Not the Fairchild data sheet.

All the other charts, equations, sumlations, etc.

I never said I proved it. You should read more carefully.
In post #395 you wrote "We presented simulaitons and proof." sic

Thanks for making my point

But not proven until Jony130 did so.

Proven many times and in many ways. Correct charts, correct math, correct simulations. All in excellent agreement, all consistent, all bulletproof. You've done nothing to show otherwise. And you never will.

With the Jony130 proof.

I prefer Jack Daniels, 80 proof.

 

[Ratchit]

MrAl,

My friend, if i may call you that, as i can put this as gently as possible...

Yes, as an address of courtesy. Go ahead and lay it on me. I can take it.

you dont seem to understand transistor action in its entirety, only partly as you have demonstrated repeatedly.
I had hoped to help you to understand a bit more, but you insist on ignoring the facts and presentations by myself and others

Well, I think I do.

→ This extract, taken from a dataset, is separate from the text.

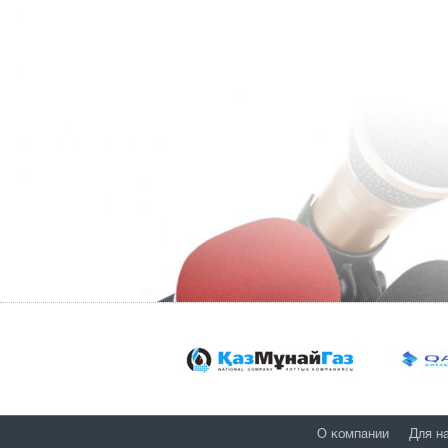
О компании
Для н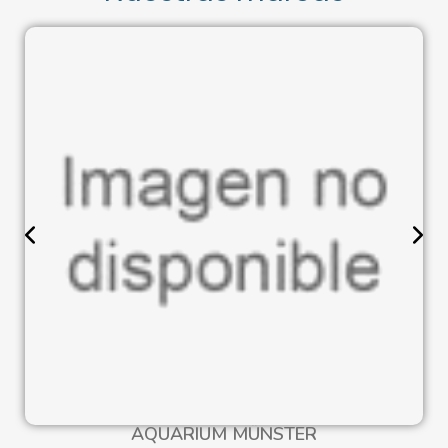
AQUARIUM MÜNSTER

I have not ignored the "facts", but I am not going to accept them without proof unless they are obvious.

You can not seem to get the idea out of your head that the transistor only works the way you see it to work in spite of three knowledgeable people providing you with an abundance of information to the contrary.

Unproven information is suspect unless obvious. Can you list a specific item?

At the very least, you should acknowledge that ANY three terminal element has N modes of operation, where you can control the element in a number of ways (i think it is 6 in total, lets see, be, bc, ce, and their reverses and that's only for voltage).

Yes, and you can move the steering wheel by twisting the tires when the car is on a hoist. But who does that except a mechanic?

In other words, treat the transistor as a black box with three terminals and FORGET anything else you were told in the past.

There are many ways to model a transistor, but forgetting something is not my style.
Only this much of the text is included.